To My Siblings: Do you remember these little gems?

  1. Mother: "Hurry up or you'll miss the bus!"
  2. The water bucket on the wash stand inside the door with water carried from the pump about 20 yards from the house with the dipper that we all drank from day in and day out.
  3. Dad: "Have you cleaned out the chicken house?"  Ghastly.
  4. The "slop pail" which took the place of a sink with a garbage disposal into which went all the refuse of the day and which I proudly taught Steve to twirl over his head in the yard without spilling a drop and poor Judy never mastered the scientific principles of centrifugal force.
  5. Taking baths in the galvanized round tub, usually Saturday night, but more frequent as I became more fastidious in my advanced high school years.
  6. "Mother, Dwight's picking his pimples again."  Well, I didn't have a mirror in my bedroom so I had to sit on the vanity in the girls' bedroom to see the mirror.  Whereupon mother would show up the with mercurochrome bottle and paint red blotches all over my face so I would cease and desist my pimple squeezing.  Tattle tale girls.
  7. Who got to read the serials in the Saturday Evening Post first?
  8. Crowding six kids and two adults into our Model A Ford, which served as our family transportation until after WWII when we finally got a normal car.  We hunkered down when we got to town because we didn't want anyone else to see us in our historic automobile.
  9. Gathering around the stove in the living room on frigid winter mornings when we left our unheated bedrooms to finish getting dressed when it was below zero and the wind howling.;
  10. Watching for cars driving down the road near our house so we knew who was going to town and when they came back.

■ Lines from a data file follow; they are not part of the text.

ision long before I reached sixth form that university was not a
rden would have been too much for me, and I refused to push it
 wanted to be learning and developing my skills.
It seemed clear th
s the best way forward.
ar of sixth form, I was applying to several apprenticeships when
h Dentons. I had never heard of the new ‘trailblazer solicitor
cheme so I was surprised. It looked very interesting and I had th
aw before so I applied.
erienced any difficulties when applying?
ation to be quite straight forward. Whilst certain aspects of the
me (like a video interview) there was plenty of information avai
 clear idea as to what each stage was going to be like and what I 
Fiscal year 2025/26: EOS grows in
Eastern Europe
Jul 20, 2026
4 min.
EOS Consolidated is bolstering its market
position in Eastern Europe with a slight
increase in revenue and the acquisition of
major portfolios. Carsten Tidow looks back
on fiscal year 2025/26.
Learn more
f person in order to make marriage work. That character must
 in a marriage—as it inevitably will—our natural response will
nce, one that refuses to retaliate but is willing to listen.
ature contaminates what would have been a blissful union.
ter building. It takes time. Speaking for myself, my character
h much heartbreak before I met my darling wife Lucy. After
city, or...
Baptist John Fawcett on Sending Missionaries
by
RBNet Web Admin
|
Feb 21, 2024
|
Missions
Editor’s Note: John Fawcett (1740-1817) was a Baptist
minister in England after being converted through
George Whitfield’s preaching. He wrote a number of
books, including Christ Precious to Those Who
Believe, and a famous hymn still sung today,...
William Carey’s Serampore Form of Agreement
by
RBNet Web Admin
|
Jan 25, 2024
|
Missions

  11. Going up to Grandma Wasden's when we absolutely had to make a phone call, whereupon Grandma would ring the number for us, we would listen to see who else was on the line, and then make our phone call.  We didn't have a phone at home until several years after I left home.

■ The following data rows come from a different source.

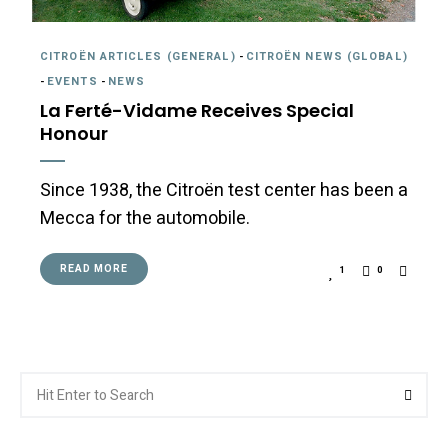
CITROËN ARTICLES (GENERAL)
-
CITROËN NEWS (GLOBAL)
-
EVENTS
-
NEWS
La Ferté-Vidame Receives Special
Honour
Since 1938, the Citroën test center has been a
Mecca for the automobile.
READ MORE
1
0
Search
Searc
for:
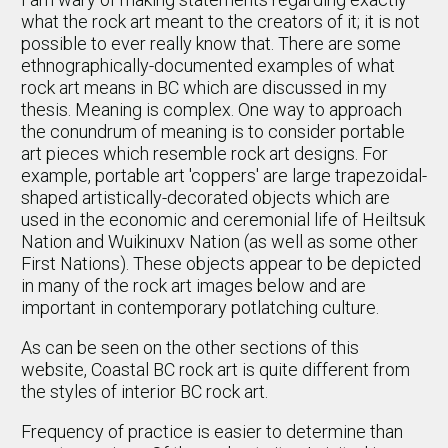
what the rock art meant to the creators of it; it is not
possible to ever really know that. There are some
ethnographically-documented examples of what
rock art means in BC which are discussed in my
thesis. Meaning is complex. One way to approach
the conundrum of meaning is to consider portable
art pieces which resemble rock art designs. For
example, portable art 'coppers' are large trapezoidal-
shaped artistically-decorated objects which are
used in the economic and ceremonial life of Heiltsuk
Nation and Wuikinuxv Nation (as well as some other
First Nations). These objects appear to be depicted
in many of the rock art images below and are
important in contemporary potlatching culture.
As can be seen on the other sections of this
website, Coastal BC rock art is quite different from
the styles of interior BC rock art.
Frequency of practice is easier to determine than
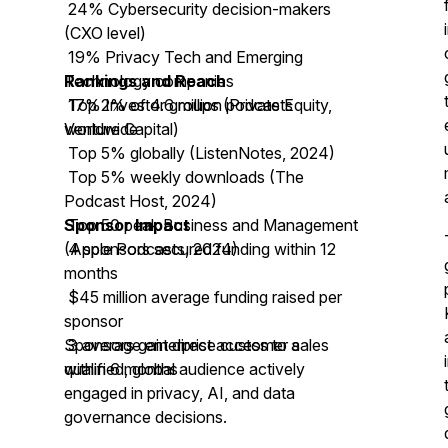
24% Cybersecurity decision-makers
(CXO level)
19% Privacy Tech and Emerging
Technology companies
Rankings and Reach
17% Investor groups (Private Equity,
Top 2% of 4.6 million podcasts
Venture Capital)
worldwide
Top 5% globally (ListenNotes, 2024)
Top 5% weekly downloads (The
Podcast Host, 2024)
Top 50 peak Business and Management
Sponsor Impact
(Apple Podcasts, 2024)
4 sponsors secured funding within 12
months
$45 million average funding raised per
sponsor
3 average enterprise customer sales
Sponsors gain direct access to a
within 6 months
qualified, global audience actively
engaged in privacy, AI, and data
governance decisions.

  12. Who else could have known what it was like to be raised an only boy in a whole house full of girls, with my one little brother being born too late to do me any good?  Unbelievable!

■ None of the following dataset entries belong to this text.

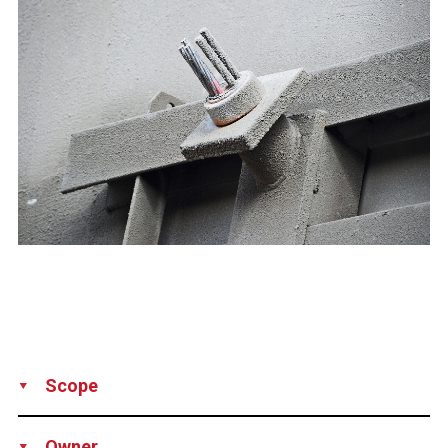
Scope
Supply
Installation
Owner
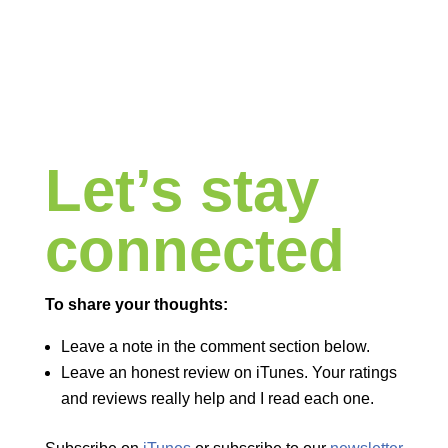
Let’s stay
connected
To share your thoughts:
Leave a note in the comment section below.
Leave an honest review on iTunes. Your ratings
and reviews really help and I read each one.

Whatever we six Bloods remember, whatever we did without, whatever we did have, the six of us today are still here, with Judy leading our round-robin phone relays, and occasionally we hear when I reveal a secret that only I knew, "Well, Judy certainly didn't tell me that!"  I don't think any of us have ever left Penrose and we go their often in our dreams and in our quiet moments.

1 comment:

Judy said...

Or in the middle of the day. A good opportunity to invite a smile.